A great deal of literature exists on the conduct and interpretation of enzyme assays (Anson 1938; Duggleby 2001; Jaswal et al. 2002; Michaelis and Menten 1913; Noda et al. 1994; Park and Marqusee 2004; Rawn 1989; Schnell and Maini 2000; Tzafriri 2003) and biodegradation studies (Alexander and Scow 1989; Atkins 1986; Boesten et al. 2005; Herman and Scherer 2003), including pepsin-mediated digestion (Baderschneider et al. 2002; Boushaba et al. 2003; Bull and Currie 1949; Hollands and Fruton 1968; Swoboda et al. 2001; Tagliazucchi et al. 2005; Tritsch and Sachatello 1971). Thus, we incorporated kinetic concepts into SGF studies conducted by our laboratory (Herman et al. 2003, 2004, 2005). Rather than using a single time point when a protein band was no longer visible on an SDS–PAGE gel or Western blot (time to disappearance based on the human eye), protein bands on SDS–PAGE gels were quantified by densitometry (Bindslev-Jensen et al. 2003; Brussock and Currier 1990; Cantu and Nelson 1994; Syrovy and Hodny 1991) over a digestion time course, and the pattern of protein degradation was modeled using a negative exponential equation (pseudo-first-order decline).
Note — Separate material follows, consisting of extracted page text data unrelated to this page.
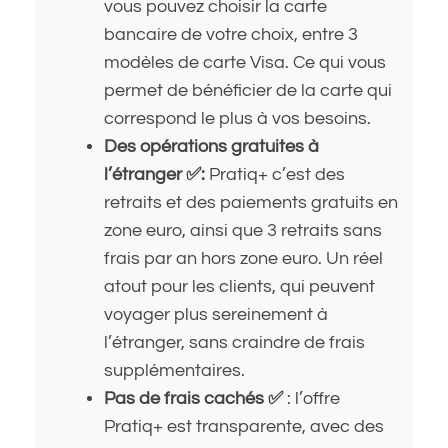
vous pouvez choisir la carte
bancaire de votre choix, entre 3
modèles de carte Visa. Ce qui vous
permet de bénéficier de la carte qui
correspond le plus à vos besoins.
Des opérations gratuites à
l’étranger ✅:
Pratiq+ c’est des
retraits et des paiements gratuits en
zone euro, ainsi que 3 retraits sans
frais par an hors zone euro. Un réel
atout pour les clients, qui peuvent
voyager plus sereinement à
l’étranger, sans craindre de frais
supplémentaires.
Pas de frais cachés ✅
: l’offre
Pratiq+ est transparente, avec des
Studies on the pepsinolysis of proteins and peptides have often supported a pseudo-first-order pattern of digestion (e.g., Baderschneider et al. 2002; Belorgey et al. 1996; Garrett et al. 2004; Irvine et al. 1983; Matthyssens et al. 1972; Sachdev and Fruton 1975; Terada at al. 1974).

Exponential decline is one of the most common patterns seen for biodegradation and allows a single descriptor, half-life, to be used to characterize the pattern of stability (Alexander and Scow 1989; Boesten et al. 2005; Herman and Scherer 2003; Palasanthiran et al. 1994; Ramanathan 1997; Rawn 1989; Spiess et al. 1996). This measure of digestive stability is independent of many of the factors previously identified as variable among laboratories (e.g., type of protein stain, gel type, loading quantity) because it measures relative amounts of surviving protein rather than a combination of the absolute amount of protein remaining and the specific detection level for that protein (binding affinity of dye for the specific protein and gel loading amounts; Herman et al. 2003; Tal et al. 1980). Thus, a kinetic approach to analysis of degradation results uses multiple data points and relative protein decline to overcome some of the shortcomings associated with observing the first time point at which a protein is no longer visible to the human eye (time to disappearance). It is a standard practice to characterize the specific activity of pepsin using kinetic experiments (Anson 1938; Astwood et al. 1996; Thomas et al. 2004), and we extended this general concept to evaluations of proteins being investigated for stability in SGF (Herman et al. 2003, 2004, 2005).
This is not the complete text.